Business Ethics — Indirect Exploitation of Child Labor by Coca-Cola

A large number of firms including Coca-Cola are secretly enjoying benefits of using child labor in sugarcane fields in El Salvador. Around 30,000 Salvadoran children, starting from the age of eight, work everyday in the these sugarcane plantations.

Children are usually hired as “helpers” instead of employees but are forced to work up to nine hours a day in the intense heat. This involves a lot of dangerous work like using machetes to cut the canes and other sharp devices are also used. Moreover, children are also required to skip few months of school especially during the harvesting time.

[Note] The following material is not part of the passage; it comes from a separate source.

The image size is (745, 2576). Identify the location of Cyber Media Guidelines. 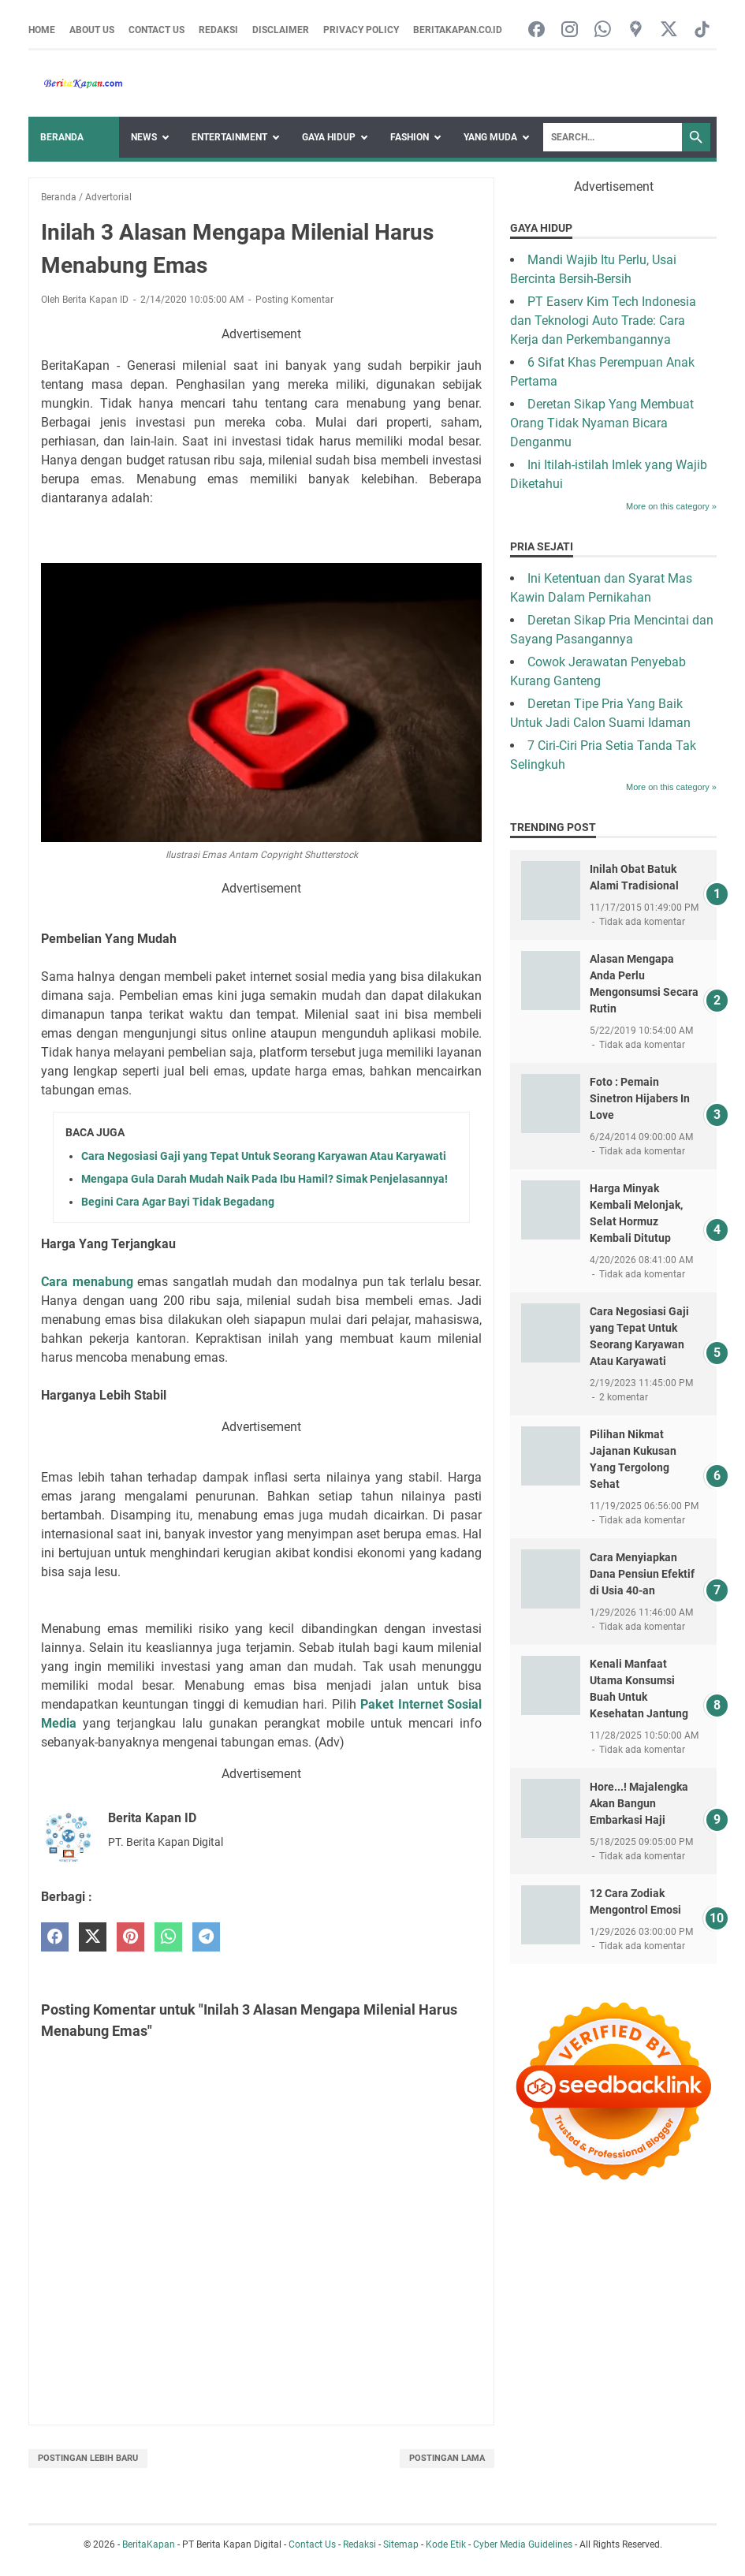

“Child labor is rampant on El Salvador’s sugar cane plantations,” Michael Bochenek, lead researcher of Human Rights Watch said in the June 2004 release of Turning a Blind Eye: Hazardous Child Labor in El Salvador’s Sugar Cane Cultivation.

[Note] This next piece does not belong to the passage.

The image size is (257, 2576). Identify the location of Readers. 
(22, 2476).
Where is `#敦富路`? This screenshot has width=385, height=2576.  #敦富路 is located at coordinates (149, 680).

How’s Coca-Cola involved in this? Coca-Cola is indirectly involved in these activities. It does not own the plantations nor it buys directly from them, but it does buy the sugar milled from the cane from Central Izalco, El Salvador’s largest sugar mill. Guiding Principles of Coca-Cola state that its direct suppliers will not use child labor as defined by local law. Whereas, HRW’s research says, Izalco purchases sugar cane from a number of plantations that use child labor in violation of the law.